Masyarakat diminta membersihkan popok sebelum dibuang. Setelah itu dikumpulkan di bank sampah. Di bank sampah, popok disendirikan dan baru dibuang ke bank sampah induk untuk mendapatkan penanganan tersendiri.

“Masyarakat harus sadar bahaya popok bayi. Untuk itu, selain kita coba cari berbagai solusi, masyarakat juga sebaiknya memakai popok yang ramah lingkungan. Saya pikir produk itu sekarang sudah ada,” imbuhnya.

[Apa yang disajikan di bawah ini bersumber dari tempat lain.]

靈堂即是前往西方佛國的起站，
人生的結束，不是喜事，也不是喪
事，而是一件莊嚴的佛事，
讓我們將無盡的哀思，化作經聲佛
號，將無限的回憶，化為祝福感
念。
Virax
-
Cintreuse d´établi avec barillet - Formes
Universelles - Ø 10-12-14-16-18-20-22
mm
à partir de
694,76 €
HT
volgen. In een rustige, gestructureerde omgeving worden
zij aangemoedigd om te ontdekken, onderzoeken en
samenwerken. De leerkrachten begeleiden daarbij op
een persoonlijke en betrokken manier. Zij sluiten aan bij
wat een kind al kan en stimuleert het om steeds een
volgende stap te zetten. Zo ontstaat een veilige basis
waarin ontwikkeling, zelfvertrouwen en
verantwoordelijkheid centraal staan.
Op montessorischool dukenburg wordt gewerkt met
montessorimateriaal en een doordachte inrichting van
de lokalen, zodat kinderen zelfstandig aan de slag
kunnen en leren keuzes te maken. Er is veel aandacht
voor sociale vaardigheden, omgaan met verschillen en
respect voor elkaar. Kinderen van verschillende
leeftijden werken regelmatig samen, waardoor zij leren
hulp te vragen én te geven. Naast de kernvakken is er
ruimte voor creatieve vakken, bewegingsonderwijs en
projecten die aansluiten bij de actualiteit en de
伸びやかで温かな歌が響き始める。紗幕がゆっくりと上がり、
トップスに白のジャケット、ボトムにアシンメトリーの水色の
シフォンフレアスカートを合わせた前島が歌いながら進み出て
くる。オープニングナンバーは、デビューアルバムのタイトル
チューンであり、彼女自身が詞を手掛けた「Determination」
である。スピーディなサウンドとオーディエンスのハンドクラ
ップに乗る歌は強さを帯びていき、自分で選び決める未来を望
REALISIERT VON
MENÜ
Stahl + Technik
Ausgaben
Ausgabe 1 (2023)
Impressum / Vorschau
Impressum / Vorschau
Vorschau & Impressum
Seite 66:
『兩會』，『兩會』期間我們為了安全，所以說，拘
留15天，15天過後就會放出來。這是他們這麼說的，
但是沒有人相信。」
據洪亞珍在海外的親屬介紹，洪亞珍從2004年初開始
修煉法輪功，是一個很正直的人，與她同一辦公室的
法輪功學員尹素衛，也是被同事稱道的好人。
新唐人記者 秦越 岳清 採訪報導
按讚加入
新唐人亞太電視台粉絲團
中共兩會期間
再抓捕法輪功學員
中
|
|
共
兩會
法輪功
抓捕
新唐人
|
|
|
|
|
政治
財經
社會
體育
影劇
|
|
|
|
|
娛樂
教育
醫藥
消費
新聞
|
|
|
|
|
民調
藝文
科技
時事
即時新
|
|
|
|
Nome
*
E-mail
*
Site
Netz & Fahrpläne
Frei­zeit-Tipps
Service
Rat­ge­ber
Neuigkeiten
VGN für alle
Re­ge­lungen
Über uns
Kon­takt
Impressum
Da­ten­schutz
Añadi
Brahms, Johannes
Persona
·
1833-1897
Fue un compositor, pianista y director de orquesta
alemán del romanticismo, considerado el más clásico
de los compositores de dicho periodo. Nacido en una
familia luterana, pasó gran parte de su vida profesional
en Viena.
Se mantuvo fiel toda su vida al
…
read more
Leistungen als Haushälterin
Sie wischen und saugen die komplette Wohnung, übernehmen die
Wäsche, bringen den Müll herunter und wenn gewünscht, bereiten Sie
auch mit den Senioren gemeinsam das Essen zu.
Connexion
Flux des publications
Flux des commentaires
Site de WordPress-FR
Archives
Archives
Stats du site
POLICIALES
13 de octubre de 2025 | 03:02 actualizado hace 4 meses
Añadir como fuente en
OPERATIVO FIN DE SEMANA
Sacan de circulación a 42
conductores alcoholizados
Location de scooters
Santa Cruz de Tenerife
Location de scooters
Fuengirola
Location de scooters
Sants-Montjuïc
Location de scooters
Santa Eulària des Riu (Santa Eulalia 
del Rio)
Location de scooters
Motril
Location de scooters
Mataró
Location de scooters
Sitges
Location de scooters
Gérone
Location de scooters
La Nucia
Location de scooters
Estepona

Sementara itu, Muryanto (45), Ketua Bank Sampah Induk (BSI) Kabupaten Mojokerto, juga memiliki alternatif dalam penanganan sampah popok bayi. Hal terpenting popok bayi jangan dibakar apalagi dibuang sembarangan di aliran air. Hal itu sangat berbahaya bagi kualitas air.

“Kita butuh alat khusus untuk mengolah sampah popok bayi. Alat itu yang belum kita punyai. Selama ini, ada juga masyarakat yang memakai ulang popok bayi. Caranya, jel yang di dalam popok dibuang dan dibersihkan. Setelah itu, dipakaikan kembali dengan menambahkan kain bersih. Hal itu memang efektif meski merepotkan dan terkesan menjijikan,” ungkap Muryanto yang biasa dipanggil Cak Ambon.

Prinsipnya, Cak Ambon mendukung langkah-langkah pendampingan yang sudah dilakukan Wehasta. Sejauh ini, ada hasil yang sudah diwujudkan dengan memberikan edukasi di masyarakat.

Bahkan menurut Sisyantoko, seluruh kepala desa sangat mendukung program bank sampah dan bahkan mau mengalokasikan dana desa untuk kepentingan pengolahan sampah.